Lástima que el entorno le fue hostil; de haber existido ahora, su carrera musical habría sido brillante y, tal vez, ella un poco más feliz. No obstante, supo asirse con fuerza a la vida y vivió con gran intensidad superando sus muchos sufrimientos.

«He tenido una vida hermosa. Cualquier persona puede hacerlo todo, pero tiene que estar también dispuesta a todo. Para conquistar la libertad hay que ser también libre por dentro, y eso es lo difícil».

No todo el mundo puede enfrentarse a un reto así. Alma supo derribar muchas fronteras, llevó a cabo un modelo de vida notable, jalonada de contradicciones, que la llevaron a tener que soportar crueles e injustas críticas, al tiempo que despertaba la más profunda admiración por ser capaz de encender con su vitalidad un mundo de colores. Eso la hace tan fascinante.

Si quisiéramos simplificar las etapas de su vida, podríamos decir que como niña, como amante y como madre tuvo siempre una realización inequívocamente femenina, revelándose siempre como una mujer espléndida. Fue esencial en la vida de Gustav Mahler, la musa inspiradora en las obras de Kokoschka, Franz Werfel nunca hubiera podido escribir su más grande obra épica sin los solícitos cuidados y, sobre todo, sin la atmósfera de acogimiento, fe y esperanza en la vida que Alma irradió siempre a su alrededor.

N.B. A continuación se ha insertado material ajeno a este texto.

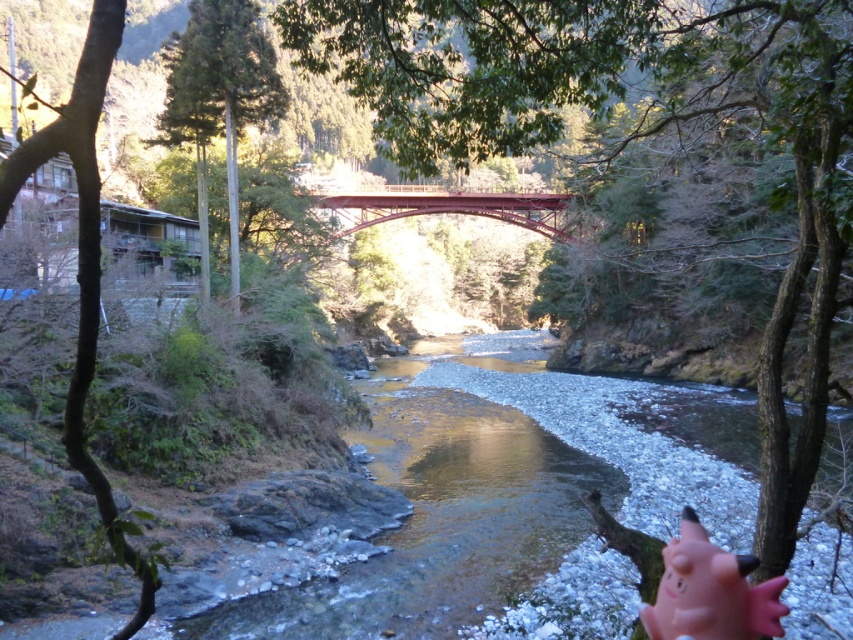 Question: Does clear water at center have a greater width compared to metallic bridge at center?

Choices:
 (A) no
 (B) yes

Answer: (B)

Question: Estimate the real-world distances between objects in this image. Which object is closer to the clear water at center?

Choices:
 (A) metallic bridge at center
 (B) pink rubber pig at lower right

Answer: (A)

Question: Is clear water at center smaller than metallic bridge at center?

Choices:
 (A) yes
 (B) no

Answer: (A)

Question: Is pink rubber pig at lower right positioned at the back of metallic bridge at center?

Choices:
 (A) yes
 (B) no

Answer: (B)

Question: Which point is farther from the camera taking this photo?

Choices:
 (A) (695, 529)
 (B) (294, 589)

Answer: (B)

Question: Considering the real-world distances, which object is closest to the metallic bridge at center?

Choices:
 (A) pink rubber pig at lower right
 (B) clear water at center

Answer: (B) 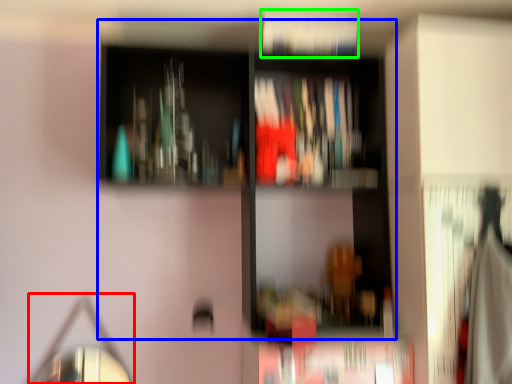 Question: Which object is the closest to the mirror (highlighted by a red box)? Choose among these: bookcase (highlighted by a blue box) or book (highlighted by a green box).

Pensar en Alma Mahler es hacerlo en una mujer con una vida de sombras pero sin límites, que amó la libertad hasta la extravagancia; conoció el amor apasionado y el óxido del desamor, rozó el cielo del éxito y se abismó en el dolor más lacerante. Tuvo un mundo interno tan envidiablemente lleno de matices que hacen de Alma una mujer egregia.